Title: Re: Failure of Public Education: No Child Left Behind's Fault?
Post by: Gojira on October 17, 2007, 11:50:12 AM
I missed it,  but found it.  Usually when looking you miss the obvious because you expect something to be in a certain place.  But thanks though I will check those books out.

Isn't there a point where the dog bites the hand that feeds it? Or is that revolutionary jibber jabber...

Many people don't have the capacity to think for themselves so, IMO, we need social engineers to make society more productive.  It has certainly made us much more well-off than previously.  Ideas can be dangerous and only the brave decide to venture into understanding how the world works...

Many prefer just to be happy.  We should consider that although we have come a long way, we can still make sure that everyone is better off. 


Title: Re: Failure of Public Education: No Child Left Behind's Fault?
Post by: Pond Scum on October 18, 2007, 12:04:55 AM
I missed it,  but found it.  Usually when looking you miss the obvious because you expect something to be in a certain place.  But thanks though I will check those books out.

Isn't there a point where the dog bites the hand that feeds it? Or is that revolutionary jibber jabber...

Many people don't have the capacity to think for themselves so, IMO, we need social engineers to make society more productive.  It has certainly made us much more well-off than previously.  Ideas can be dangerous and only the brave decide to venture into understanding how the world works...

Many prefer just to be happy.  We should consider that although we have come a long way, we can still make sure that everyone is better off. 

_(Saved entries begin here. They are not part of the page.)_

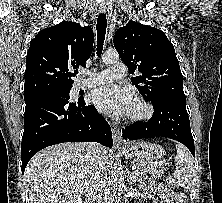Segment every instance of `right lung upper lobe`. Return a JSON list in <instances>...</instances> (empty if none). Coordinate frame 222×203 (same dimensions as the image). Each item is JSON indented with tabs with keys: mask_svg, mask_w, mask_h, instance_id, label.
Listing matches in <instances>:
<instances>
[{
	"mask_svg": "<svg viewBox=\"0 0 222 203\" xmlns=\"http://www.w3.org/2000/svg\"><path fill=\"white\" fill-rule=\"evenodd\" d=\"M93 42L92 29L72 21L40 31L26 56L24 93L72 86V71L85 67Z\"/></svg>",
	"mask_w": 222,
	"mask_h": 203,
	"instance_id": "right-lung-upper-lobe-1",
	"label": "right lung upper lobe"
}]
</instances>
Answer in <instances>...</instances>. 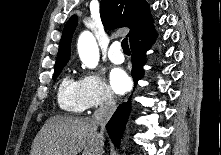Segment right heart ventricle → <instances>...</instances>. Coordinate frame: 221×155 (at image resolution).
Masks as SVG:
<instances>
[{"mask_svg":"<svg viewBox=\"0 0 221 155\" xmlns=\"http://www.w3.org/2000/svg\"><path fill=\"white\" fill-rule=\"evenodd\" d=\"M57 100L59 106L70 113H81L86 109L81 95L80 81L70 75H66L60 82Z\"/></svg>","mask_w":221,"mask_h":155,"instance_id":"1","label":"right heart ventricle"}]
</instances>
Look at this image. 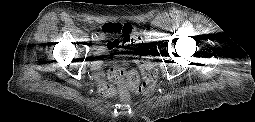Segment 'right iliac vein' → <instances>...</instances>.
I'll return each mask as SVG.
<instances>
[{
  "mask_svg": "<svg viewBox=\"0 0 255 122\" xmlns=\"http://www.w3.org/2000/svg\"><path fill=\"white\" fill-rule=\"evenodd\" d=\"M93 41H94V42H97V41H98V38H95Z\"/></svg>",
  "mask_w": 255,
  "mask_h": 122,
  "instance_id": "right-iliac-vein-1",
  "label": "right iliac vein"
}]
</instances>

Well it all comes down to making a choice. Do you want others to tell you what to think and how to think, or do you agree with Patrick Henry.........

"For my part, whatever anguish of spirit it may cost, I am willing to know the whole truth; to know the worst and provide for it. Is life so dear or peace so sweet as to be purchased at the price of chains and slavery?"

The choice is yours.


Title: Re: Failure of Public Education: No Child Left Behind's Fault?
Post by: Gojira on October 18, 2007, 04:08:09 AM
I missed it,  but found it.  Usually when looking you miss the obvious because you expect something to be in a certain place.  But thanks though I will check those books out.

Isn't there a point where the dog bites the hand that feeds it? Or is that revolutionary jibber jabber...

Many people don't have the capacity to think for themselves so, IMO, we need social engineers to make society more productive.  It has certainly made us much more well-off than previously.  Ideas can be dangerous and only the brave decide to venture into understanding how the world works...

Many prefer just to be happy.  We should consider that although we have come a long way, we can still make sure that everyone is better off. 

Well it all comes down to making a choice. Do you want others to tell you what to think and how to think, or do you agree with Patrick Henry.........

"For my part, whatever anguish of spirit it may cost, I am willing to know the whole truth; to know the worst and provide for it. Is life so dear or peace so sweet as to be purchased at the price of chains and slavery?"

The choice is yours.

I have chosen to think for my self.  My ideas are openly and willingly tested daily.  It is not an easy task.

But some just prefer to stay in la-la land.